Task instructions:
Within the records below, find each line that holds the string "Validators", then copy it.

· · · · · · ·

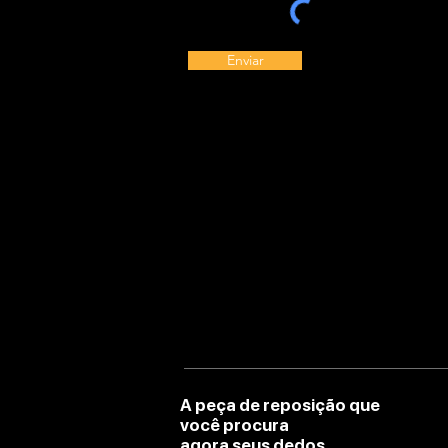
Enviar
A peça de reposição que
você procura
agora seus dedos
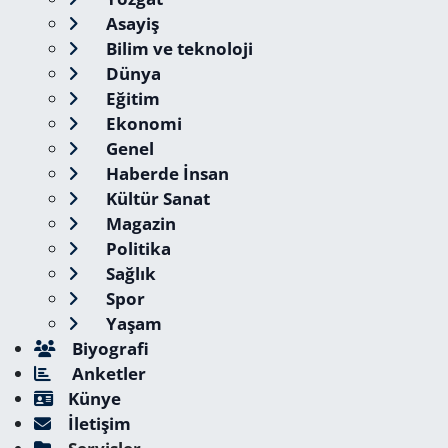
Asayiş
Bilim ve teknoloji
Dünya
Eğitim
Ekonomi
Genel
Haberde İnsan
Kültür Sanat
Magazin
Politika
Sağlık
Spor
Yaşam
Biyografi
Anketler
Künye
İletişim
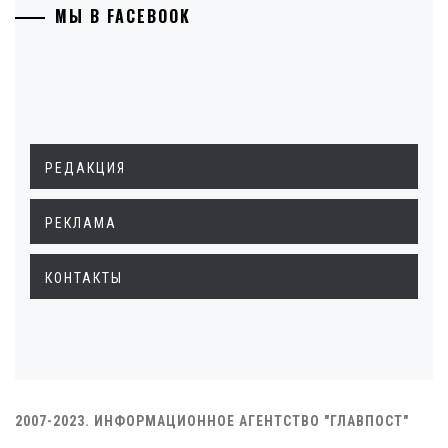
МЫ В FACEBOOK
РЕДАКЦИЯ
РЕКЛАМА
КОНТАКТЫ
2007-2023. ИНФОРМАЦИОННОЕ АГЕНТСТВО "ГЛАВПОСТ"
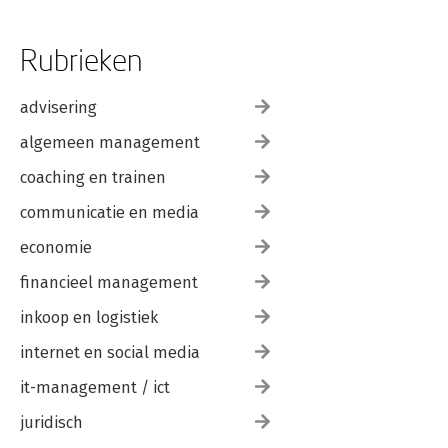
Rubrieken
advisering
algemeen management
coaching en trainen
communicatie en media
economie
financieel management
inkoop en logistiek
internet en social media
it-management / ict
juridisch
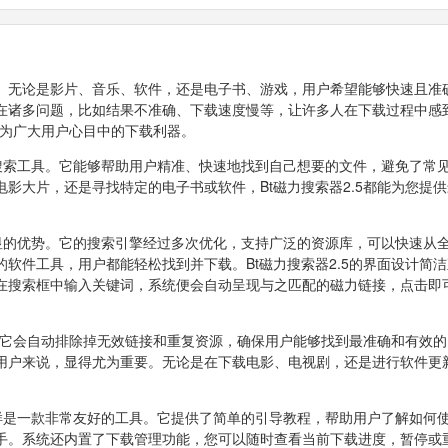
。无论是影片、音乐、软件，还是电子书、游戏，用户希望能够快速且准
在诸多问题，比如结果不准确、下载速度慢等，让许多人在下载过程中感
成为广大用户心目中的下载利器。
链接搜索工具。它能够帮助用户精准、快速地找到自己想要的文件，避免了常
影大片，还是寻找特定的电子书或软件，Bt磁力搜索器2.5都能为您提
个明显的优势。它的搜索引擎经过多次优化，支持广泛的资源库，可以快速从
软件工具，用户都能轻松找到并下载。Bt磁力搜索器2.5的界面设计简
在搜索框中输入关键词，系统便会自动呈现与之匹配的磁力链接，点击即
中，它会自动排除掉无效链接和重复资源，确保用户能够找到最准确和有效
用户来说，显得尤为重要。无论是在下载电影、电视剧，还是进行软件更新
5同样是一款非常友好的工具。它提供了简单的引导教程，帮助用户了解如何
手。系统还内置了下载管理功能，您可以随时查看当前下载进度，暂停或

· · · · · · ·

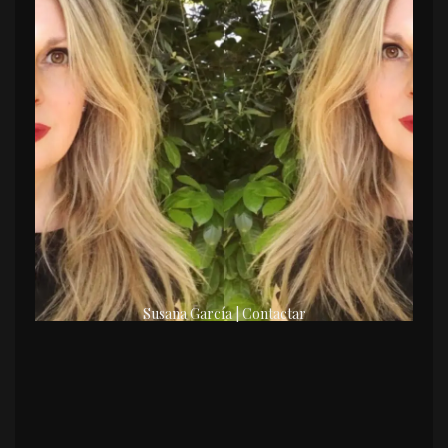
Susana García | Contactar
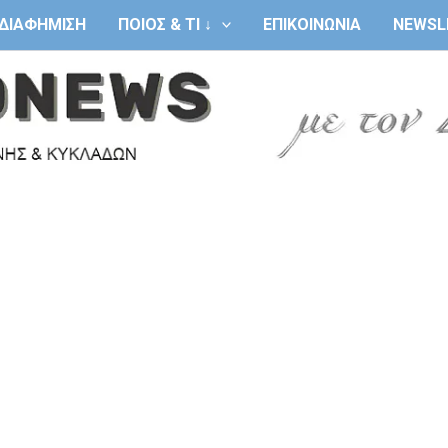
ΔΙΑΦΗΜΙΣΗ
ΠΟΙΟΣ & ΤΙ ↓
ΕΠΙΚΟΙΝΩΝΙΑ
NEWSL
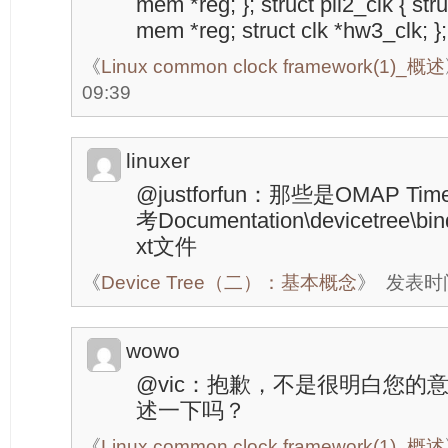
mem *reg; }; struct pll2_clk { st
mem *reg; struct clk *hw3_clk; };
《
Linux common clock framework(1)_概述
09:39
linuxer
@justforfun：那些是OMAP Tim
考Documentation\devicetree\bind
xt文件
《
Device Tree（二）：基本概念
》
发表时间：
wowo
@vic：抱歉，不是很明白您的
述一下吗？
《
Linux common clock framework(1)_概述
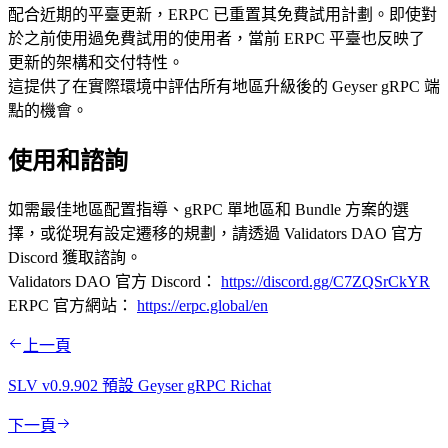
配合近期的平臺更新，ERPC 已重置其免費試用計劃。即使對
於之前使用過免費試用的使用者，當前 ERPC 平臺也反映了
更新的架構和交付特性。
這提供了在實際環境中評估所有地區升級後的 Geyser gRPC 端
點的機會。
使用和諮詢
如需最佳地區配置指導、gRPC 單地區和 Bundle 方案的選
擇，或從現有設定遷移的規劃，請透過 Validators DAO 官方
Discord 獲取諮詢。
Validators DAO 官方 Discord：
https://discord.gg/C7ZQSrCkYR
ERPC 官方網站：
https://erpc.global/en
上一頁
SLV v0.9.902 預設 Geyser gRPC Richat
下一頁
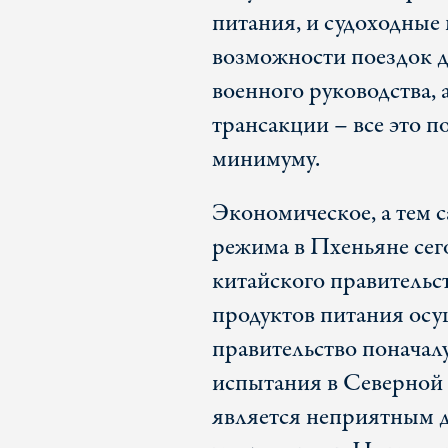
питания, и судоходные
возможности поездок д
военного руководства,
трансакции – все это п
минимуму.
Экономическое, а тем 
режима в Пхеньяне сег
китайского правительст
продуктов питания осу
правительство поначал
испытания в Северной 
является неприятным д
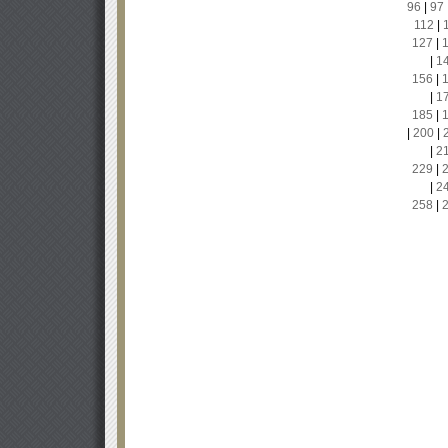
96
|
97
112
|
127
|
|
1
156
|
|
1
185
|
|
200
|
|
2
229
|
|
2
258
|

· · · · · · ·

Exercise result:
擇，或從現有設定遷移的規劃，請透過 Validators DAO 官方
Validators DAO 官方 Discord：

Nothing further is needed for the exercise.